Históricamente, el Estado y la religión han reclamado la propiedad sobre el cuerpo biológico de los ciudadanos. Sin embargo, el caso de Noelia rompe esa hegemonía. No estamos ante un acto de desesperación impulsivo, sino ante una decisión racional, madurada y, sobre todo, profundamente ética. La ética de la autonomía nos dicta que la dignidad no es un concepto estático que se mantiene mientras el corazón late; la dignidad es la capacidad de elegir cómo queremos ser recordados y bajo qué condiciones aceptamos nuestra propia existencia.
El falso dilema de la preservación
El argumento recurrente contra la muerte asistida suele ser la “preservación de la vida a toda costa”. Pero, ¿qué vida defendemos?

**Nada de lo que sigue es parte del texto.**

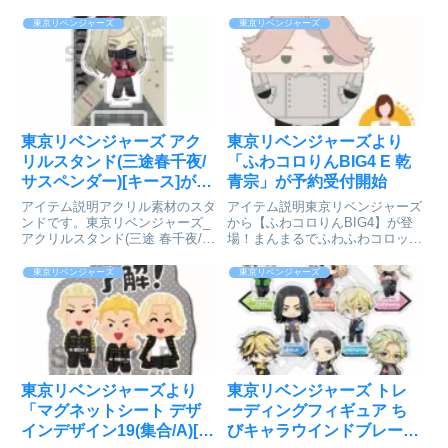
東京リベンジャーズ
東京リベンジャーズ
東京リベンジャーズ アク
東京リベンジャーズより
リルスタンド(三途春千夜/
「ふわコロりんBIG4 E 乾
サスペンダー)[キース]が予
青宗」が予約受付開始
約受付開始
アイテム説明アクリル素材のスタ
アイテム説明東京リベンジャーズ
ンドです。東京リベンジャーズ_
から【ふわコロりんBIG4】が登
アクリルスタンド(三途 春千夜/サ
場！まんまるでふわふわコロッと
スペンダー)Ⓒ和久井健・講談社
したデフォルメのぬいぐるみシリ
／アニメ「東京リベンジャーズ」
ーズ！BIGは全長30cmの大ボリ
東京リベンジャーズ
東京リベンジャーズ
製作委員会colleizeで探す
ューム！東京リベンジャーズ_ふ
わコロりんBIG4 E 乾青宗Ⓒ和久
井健・講談社／アニ...
東京リベンジャーズより
東京リベンジャーズ トレ
「マグネットシート デザ
ーディングフィギュア ち
インデザイン19(集合/A)[い
びキャラウインドブレーカ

Obligar a una persona a transitar por una enfermedad degenerativa irreversible contra su voluntad no es defensa de la vida, es una forma de crueldad institucionalizada.
La ética médica ha evolucionado del paternalismo —donde el médico decidía todo— a la autonomía del paciente. Si respetamos que un paciente rechace un tratamiento, ¿por qué nos cuesta tanto aceptar que elija el momento de su partida? El caso de Noelia pone en evidencia tres pilares éticos que nuestras leyes aún no terminan de digerir:
- La Beneficencia: Entendida no solo como “curar”, sino como evitar el sufrimiento fútil.
- La Justicia Social: Evitar que solo quienes tienen recursos puedan acceder a una muerte digna y segura.
- La Libertad Individual: El derecho a no ser un espectador pasivo de la propia degradación.
Un vacío que nos deshumaniza
Mientras el Congreso siga postergando el debate, seguiremos fallándole a las “Noelias” del futuro. La falta de un marco legal claro no impide las muertes asistidas; simplemente las desplaza a la clandestinidad, al desamparo judicial o al trauma familiar.
Legislar sobre la eutanasia o el suicidio asistido no es promover la muerte, es honrar la calidad de la vida. Es reconocer que el ser humano es dueño de su biografía, incluido el último capítulo. Noelia Castillo Ramos ya no sufre, pero su caso debe quedar como una cicatriz en la conciencia colectiva que nos recuerde que la compasión, sin leyes que la respalden, es solo una buena intención vacía.